Study characteristics

Across 18 trials, a total of 1330 participants were included, with 631 in the SGLT-2 inhibitor group and 657 in the control group. No major differences in baseline characteristics were identified among the included studies. The mean age of participants ranged from 43.8 to 65.0 years in the SGLT-2i group and 41.8–65.6 years in the control group. All studies enrolled patients with non-alcoholic fatty liver disease based on ultrasonography24,27,29,32,35,36,37,40, computed tomography32,33,35, magnetic resonance imaging28,34, fatty liver index26, or pre-treatment biopsy findings30,38,39. Subsequently, two out of 18 studies excluded Type 2 diabetes mellitus in their eligibility criteria37,40. Empagliflozin, dapagliflozin, tofogliflozin, luseogliflozin, licogliflozin and ipragliflozin were the studied sodium-glucose cotransporter-2 inhibitors for the experimental group; whereas the control group had varied medications used including pioglitazone, metformin, glimepiride, tenegliptin, liraglutide, placebo or the usual standard of care.
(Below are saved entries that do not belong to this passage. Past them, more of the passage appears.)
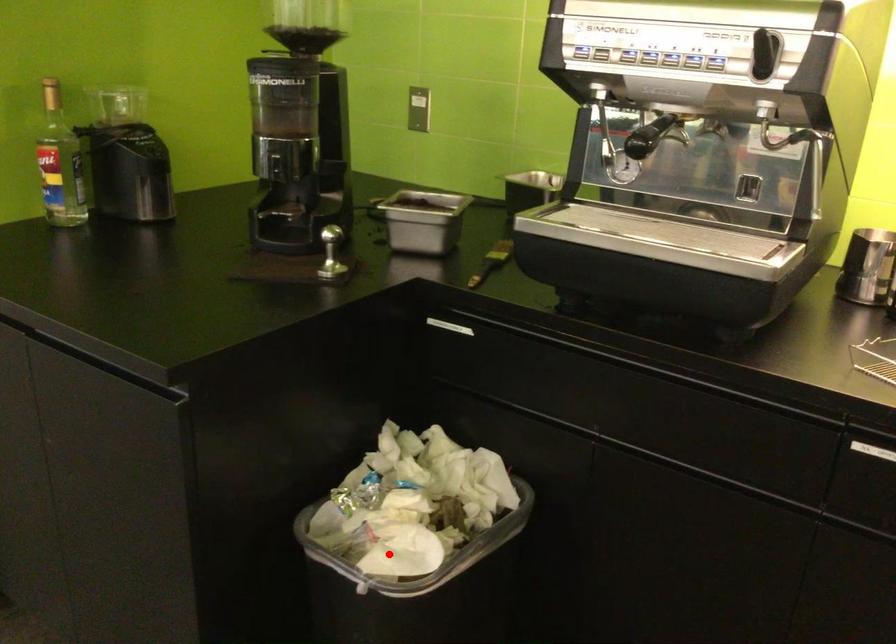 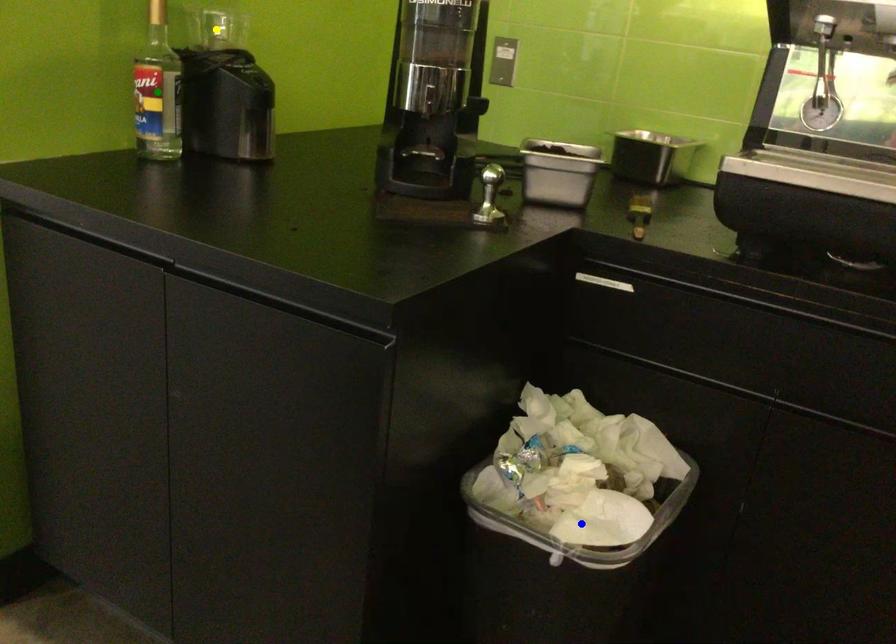 Question: I am providing you with two images of the same scene from different viewpoints. A red point is marked on the first image. You are given multiple points on the second image. Which point in image 2 represents the same 3d spot as the red point in image 1?

Choices:
 (A) blue point
 (B) green point
 (C) yellow point

Answer: (A) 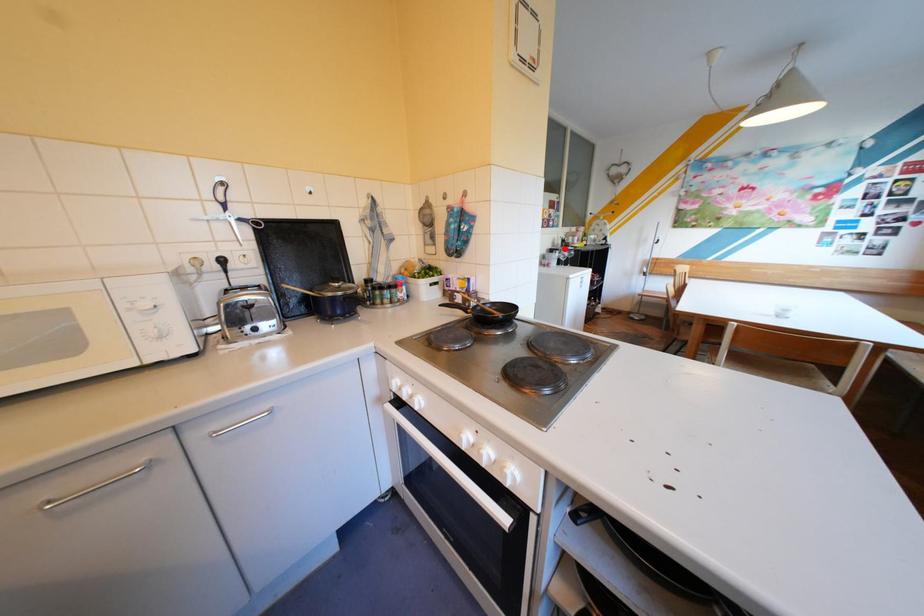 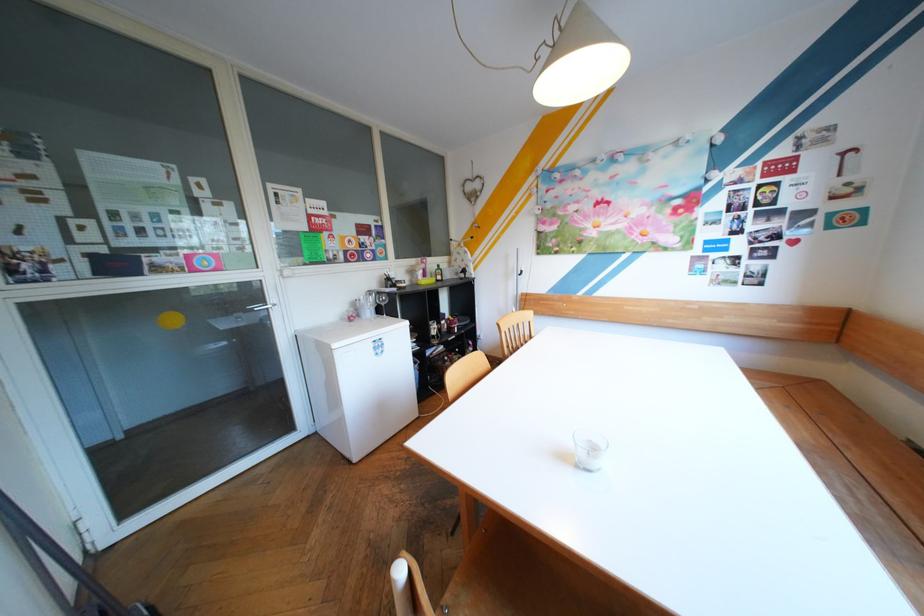 Question: I am providing you with two images of the same scene from different viewpoints. Image1 has a red point marked. In image2, the corresponding 3D location appears at what relative position? Reply with the corresponding letter.

Choices:
 (A) Closer
 (B) Farther

Answer: (B) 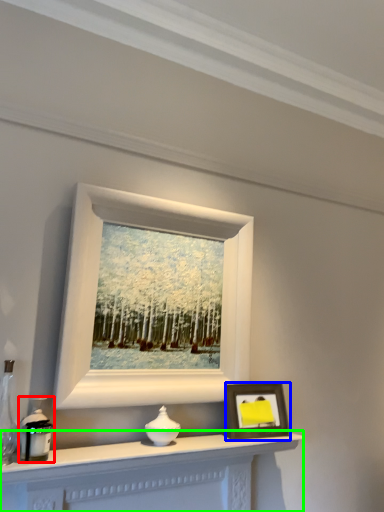 Question: Which is farther away from candle holder (highlighted by a red box)? picture frame (highlighted by a blue box) or table (highlighted by a green box)?

Choices:
 (A) picture frame
 (B) table

Answer: (A) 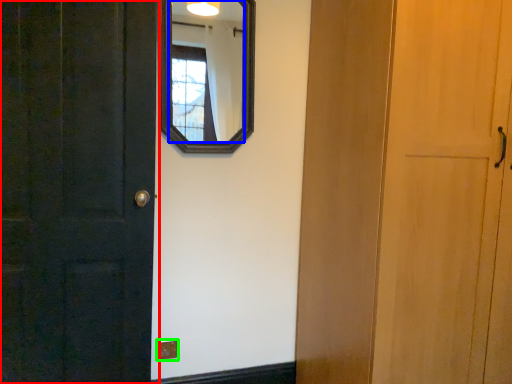 Question: Based on their relative distances, which object is nearer to door (highlighted by a red box)? Choose from mirror (highlighted by a blue box) and electric outlet (highlighted by a green box).

Choices:
 (A) mirror
 (B) electric outlet

Answer: (B) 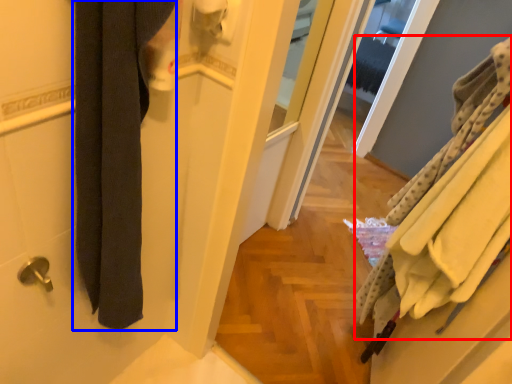 Question: Which point is closer to the camera, bath towel (highlighted by a red box) or bath towel (highlighted by a blue box)?

Choices:
 (A) bath towel
 (B) bath towel

Answer: (B) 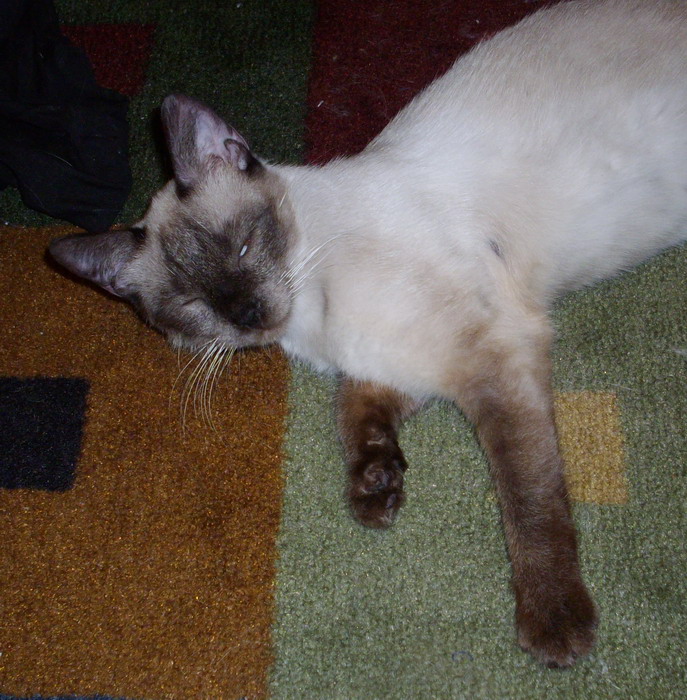 Identify the location of brown spot on green rug. (578, 449). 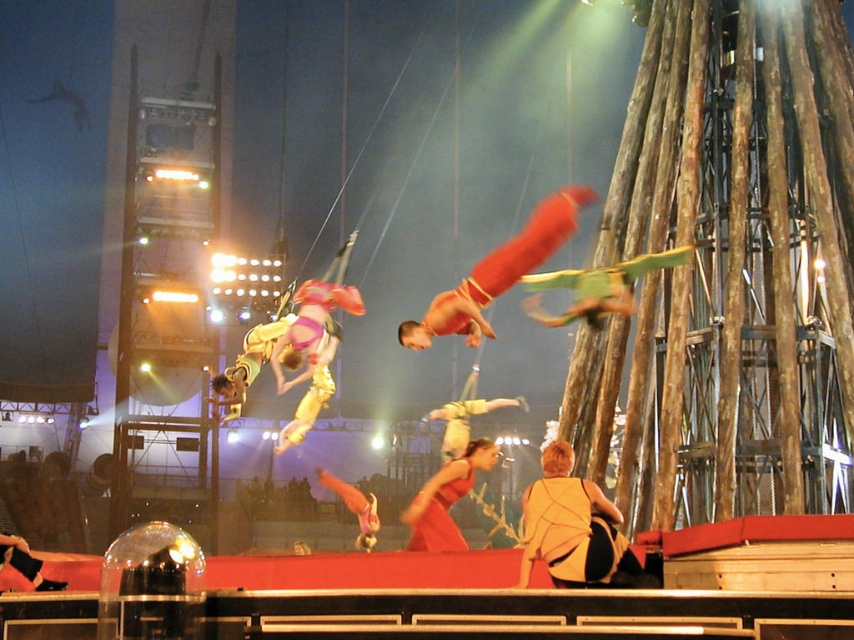 You are a stagehand observing the circus performance. You notice two objects labeled as the yellow fabric at center and the yellow fabric acrobat at center. Which one is positioned higher in the air?

The yellow fabric at center is positioned higher in the air than the yellow fabric acrobat at center because it is described as being above the acrobat. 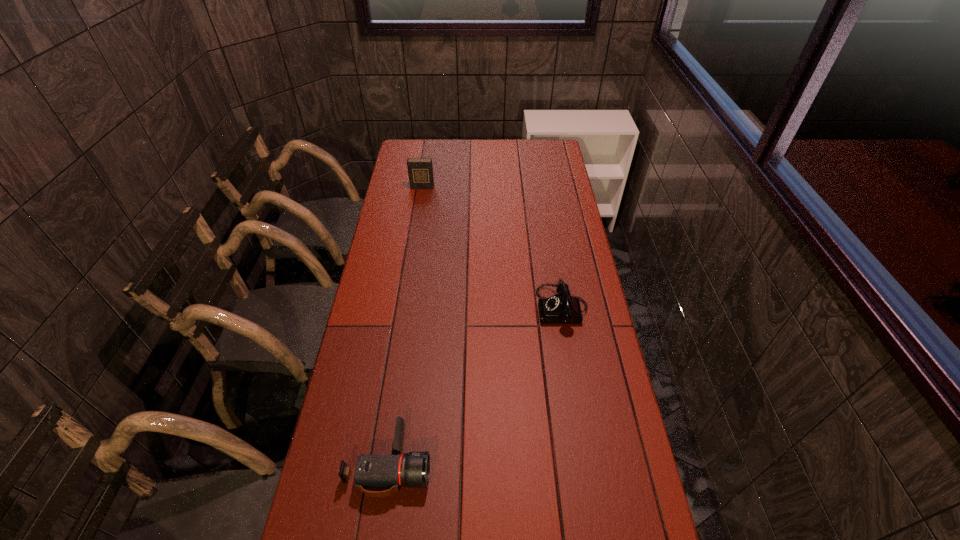 Locate an element on the screen. The width and height of the screenshot is (960, 540). vacant position located on the lens of the camcorder is located at coordinates (462, 463).

The height and width of the screenshot is (540, 960). In order to click on diary located at the left edge in this screenshot , I will do `click(420, 170)`.

Locate an element on the screen. The height and width of the screenshot is (540, 960). camcorder present at the left edge is located at coordinates (372, 472).

Locate an element on the screen. The image size is (960, 540). object that is at the right edge is located at coordinates (562, 308).

Image resolution: width=960 pixels, height=540 pixels. I want to click on free space at the far edge of the desktop, so click(x=506, y=146).

Find the location of a particular element. vacant region at the left edge is located at coordinates (347, 521).

In the image, there is a desktop. Identify the location of blank space at the right edge. (571, 373).

Locate an element on the screen. The image size is (960, 540). free space at the far right corner is located at coordinates (539, 163).

This screenshot has width=960, height=540. What are the coordinates of `free space between the farthest object and the second shortest object` in the screenshot? It's located at (492, 248).

This screenshot has width=960, height=540. Find the location of `free space between the rightmost object and the nearest object`. free space between the rightmost object and the nearest object is located at coordinates (476, 386). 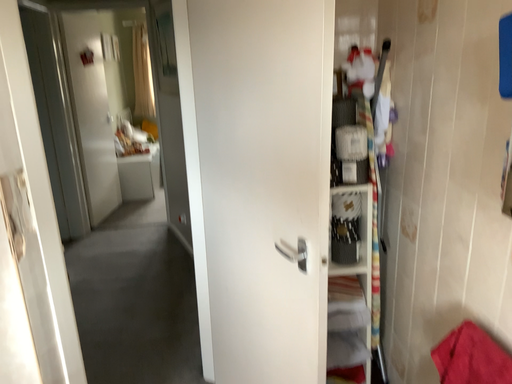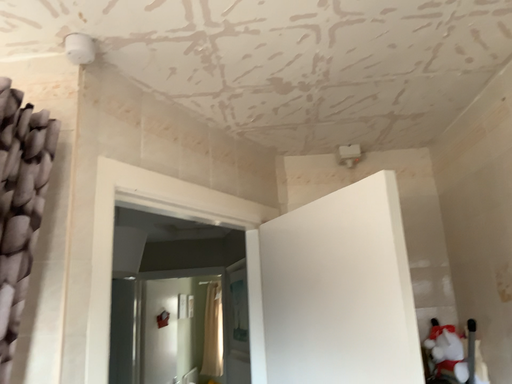 Question: How did the camera likely rotate when shooting the video?

Choices:
 (A) rotated right
 (B) rotated left

Answer: (B) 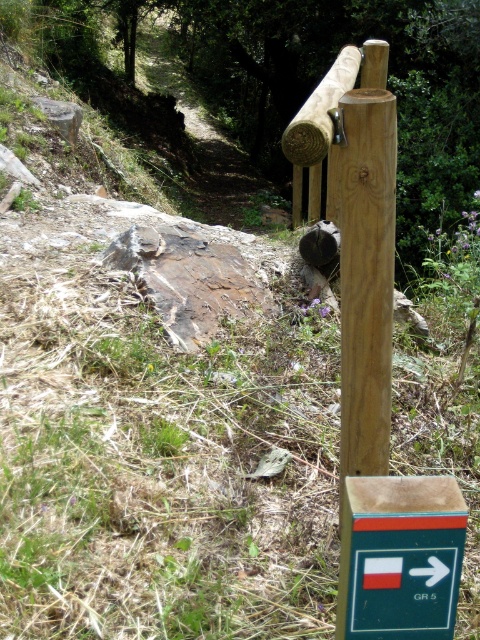 You are standing at the wooden post with the GR 5 sign and want to walk towards the two points marked in the image. Which point, point (368, 556) or point (299, 161), will you reach first?

You will reach point (368, 556) first because it is closer to the viewer than point (299, 161). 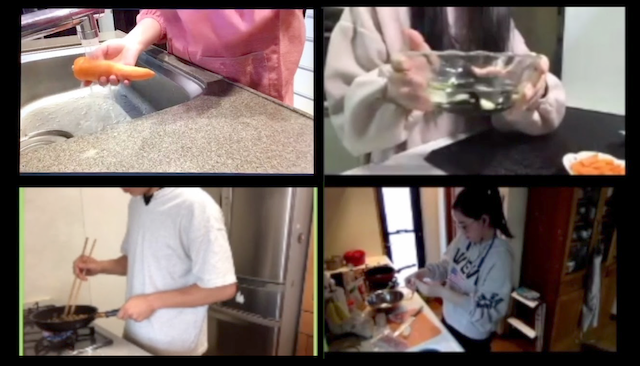 I want to click on kitchen, so click(x=299, y=93), click(x=275, y=230), click(x=523, y=305), click(x=580, y=99). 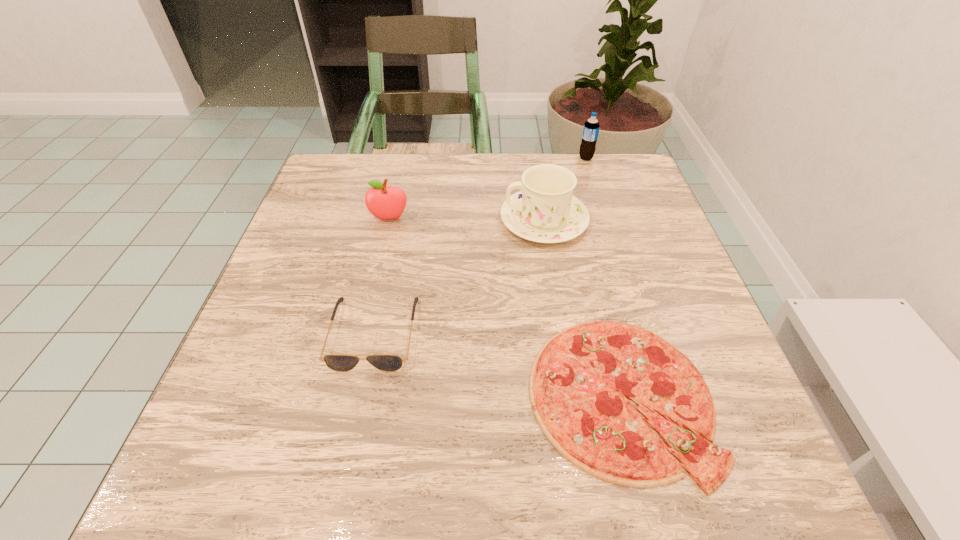 You are a GUI agent. You are given a task and a screenshot of the screen. Output one action in this format:
    pyautogui.click(x=<x>, y=<y>)
    Task: Click on the empty space that is in between the farthest object and the sunglasses
    The image size is (960, 540).
    Given the screenshot: What is the action you would take?
    pyautogui.click(x=480, y=245)

Identify the location of vacant area between the chinaware and the sunglasses. This screenshot has height=540, width=960. (459, 276).

Identify the location of vacant area between the shortest object and the apple. The width and height of the screenshot is (960, 540). (505, 308).

The height and width of the screenshot is (540, 960). Identify the location of blank region between the apple and the farthest object. (488, 188).

Find the location of a particular element. The height and width of the screenshot is (540, 960). empty location between the farthest object and the apple is located at coordinates (488, 188).

The width and height of the screenshot is (960, 540). I want to click on blank region between the shortest object and the apple, so click(505, 308).

You are a GUI agent. You are given a task and a screenshot of the screen. Output one action in this format:
    pyautogui.click(x=<x>, y=<y>)
    Task: Click on the blank region between the pizza and the apple
    The width and height of the screenshot is (960, 540).
    Given the screenshot: What is the action you would take?
    pyautogui.click(x=505, y=308)

Locate an element on the screen. object that is the second closest to the shortest object is located at coordinates (545, 211).

You are a GUI agent. You are given a task and a screenshot of the screen. Output one action in this format:
    pyautogui.click(x=<x>, y=<y>)
    Task: Click on the fourth closest object to the pizza
    The height and width of the screenshot is (540, 960).
    Given the screenshot: What is the action you would take?
    pyautogui.click(x=591, y=127)

You are a GUI agent. You are given a task and a screenshot of the screen. Output one action in this format:
    pyautogui.click(x=<x>, y=<y>)
    Task: Click on the free space that satisfies the following two spatial constraints: 1. on the front side of the apple; 2. on the right side of the shortest object
    The width and height of the screenshot is (960, 540).
    Given the screenshot: What is the action you would take?
    pyautogui.click(x=348, y=397) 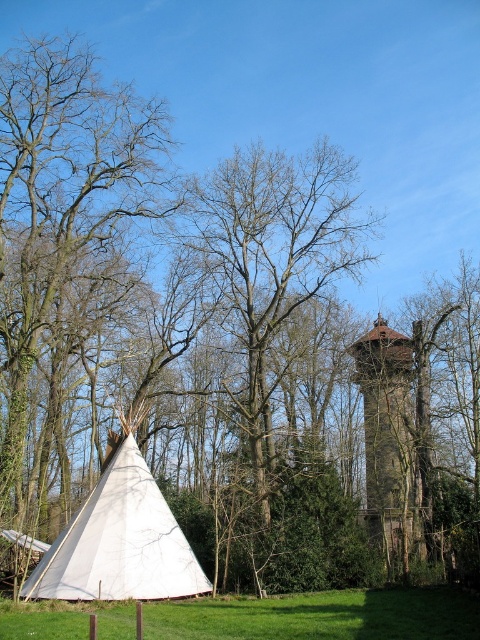 Describe the element at coordinates (62, 250) in the screenshot. I see `smooth bark tree at left` at that location.

Is smooth bark tree at left below white canvas tent at lower left?

Actually, smooth bark tree at left is above white canvas tent at lower left.

The height and width of the screenshot is (640, 480). Identify the location of smooth bark tree at left. (62, 250).

Between bare wood tree at center and white canvas tent at lower left, which one has more height?

bare wood tree at center is taller.

Is point (321, 202) more distant than point (95, 573)?

Yes, it is behind point (95, 573).

You are a GUI agent. You are given a task and a screenshot of the screen. Output one action in this format:
    pyautogui.click(x=<x>, y=<y>)
    Task: Click on the bare wood tree at center
    The image size is (480, 640).
    Given the screenshot: What is the action you would take?
    point(275,266)

Can you confirm if smooth bark tree at left is taller than green grass at lower left?

Correct, smooth bark tree at left is much taller as green grass at lower left.

At what (x,y) coordinates should I click in order to perform the action: click on smooth bark tree at left. Please return your answer as a coordinate pair (x, y). Looking at the image, I should click on (62, 250).

Locate an element on the screen. Image resolution: width=480 pixels, height=640 pixels. smooth bark tree at left is located at coordinates (62, 250).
Lifestyle modifications and anti-diabetic drugs (including metformin, DPP4-inhibitors, sulfonylureas, and insulin) without any SGLT-2 inhibitors, pioglitazone or GLP-1 agonist, comprise the usual standard of care for Type 2 diabetes mellitus, which was used by three studies as control34,36,38. The course of treatment ranged from 12 to 72 weeks depending on the included trial. Other in-depth characteristics of included studies were presented in Table 1 and in the Supplementary Tables S2–S4 online.

Table 1 Characteristics of included studies.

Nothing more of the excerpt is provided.